_Exercise instructions_
Exact reproduction is required for the lines below starting at the line with "and black ice become daily hazards for" and ending at the line with "C/C(=C\\COc2ccc1ccc(=O)oc1c2)C", both included. No other lines, and no pictures.

_Provided entries_
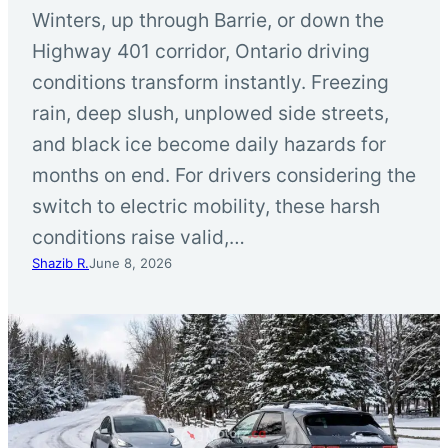
Winters, up through Barrie, or down the
Highway 401 corridor, Ontario driving
conditions transform instantly. Freezing
rain, deep slush, unplowed side streets,
and black ice become daily hazards for
months on end. For drivers considering the
switch to electric mobility, these harsh
conditions raise valid,…
Shazib R.
June 8, 2026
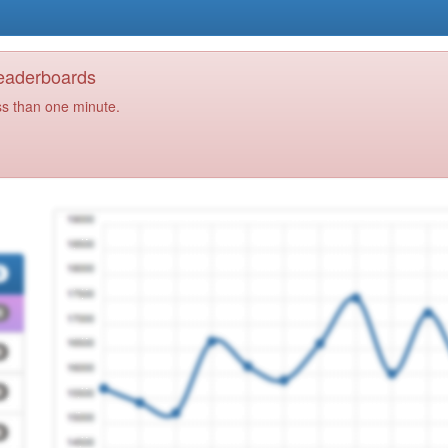
Leaderboards
ss than one minute.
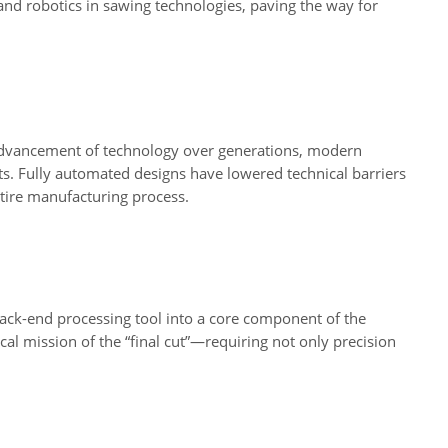
and robotics in sawing technologies, paving the way for
e advancement of technology over generations, modern
 Fully automated designs have lowered technical barriers
ntire manufacturing process.
ack-end processing tool into a core component of the
al mission of the “final cut”—requiring not only precision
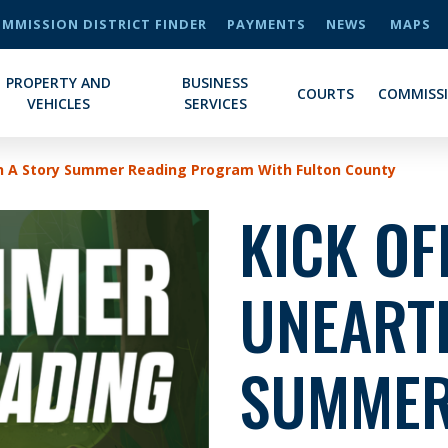
MMISSION DISTRICT FINDER
PAYMENTS
NEWS
MAPS
PROPERTY AND
BUSINESS
COURTS
COMMISS
VEHICLES
SERVICES
th A Story Summer Reading Program With Fulton County
KICK OF
UNEART
SUMMER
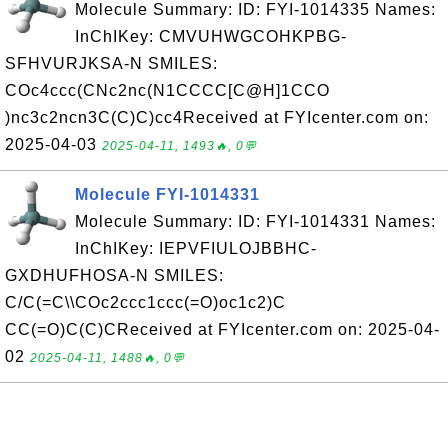
Molecule Summary: ID: FYI-1014335 Names:
InChIKey: CMVUHWGCOHKPBG-
SFHVURJKSA-N SMILES:
COc4ccc(CNc2nc(N1CCCC[C@H]1CCO
)nc3c2ncn3C(C)C)cc4Received at FYIcenter.com on:
2025-04-03
2025-04-11, 1493🔥, 0💬
Molecule FYI-1014331
Molecule Summary: ID: FYI-1014331 Names:
InChIKey: IEPVFIULOJBBHC-
GXDHUFHOSA-N SMILES:
C/C(=C\\COc2ccc1ccc(=O)oc1c2)C
CC(=O)C(C)CReceived at FYIcenter.com on: 2025-04-
02
2025-04-11, 1488🔥, 0💬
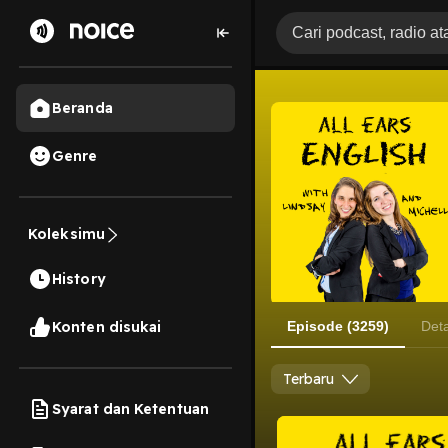
Beranda
Genre
Koleksimu
History
Konten disukai
Episode (3259)
Deta
Terbaru
Syarat dan Ketentuan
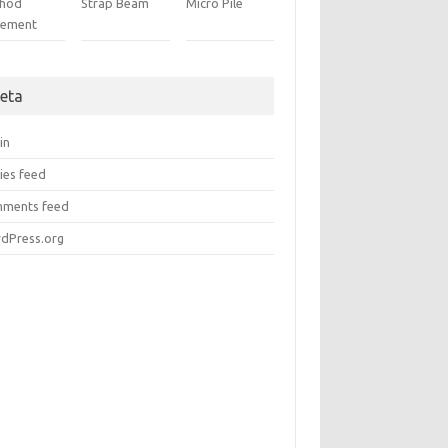
hod
Strap Beam
Micro Pile
tement
eta
in
ies feed
ments feed
dPress.org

_Exercise solution_
and black ice become daily hazards for
months on end. For drivers considering the
switch to electric mobility, these harsh
conditions raise valid,…
Shazib R.
June 8, 2026
Leaderboards
ss than one minute.
and robotics in sawing technologies, paving the way for
e advancement of technology over generations, modern
 Fully automated designs have lowered technical barriers
ntire manufacturing process.
ack-end processing tool into a core component of the
al mission of the “final cut”—requiring not only precision
MMISSION DISTRICT FINDER
PAYMENTS
NEWS
MAPS
PROPERTY AND
BUSINESS
COURTS
COMMISS
VEHICLES
SERVICES
th A Story Summer Reading Program With Fulton County
KICK OF
UNEART
SUMMER
Molecule Summary: ID: FYI-1014335 Names:
InChIKey: CMVUHWGCOHKPBG-
SFHVURJKSA-N SMILES:
COc4ccc(CNc2nc(N1CCCC[C@H]1CCO
)nc3c2ncn3C(C)C)cc4Received at FYIcenter.com on:
2025-04-03
2025-04-11, 1493🔥, 0💬
Molecule FYI-1014331
Molecule Summary: ID: FYI-1014331 Names:
InChIKey: IEPVFIULOJBBHC-
GXDHUFHOSA-N SMILES:
C/C(=C\\COc2ccc1ccc(=O)oc1c2)C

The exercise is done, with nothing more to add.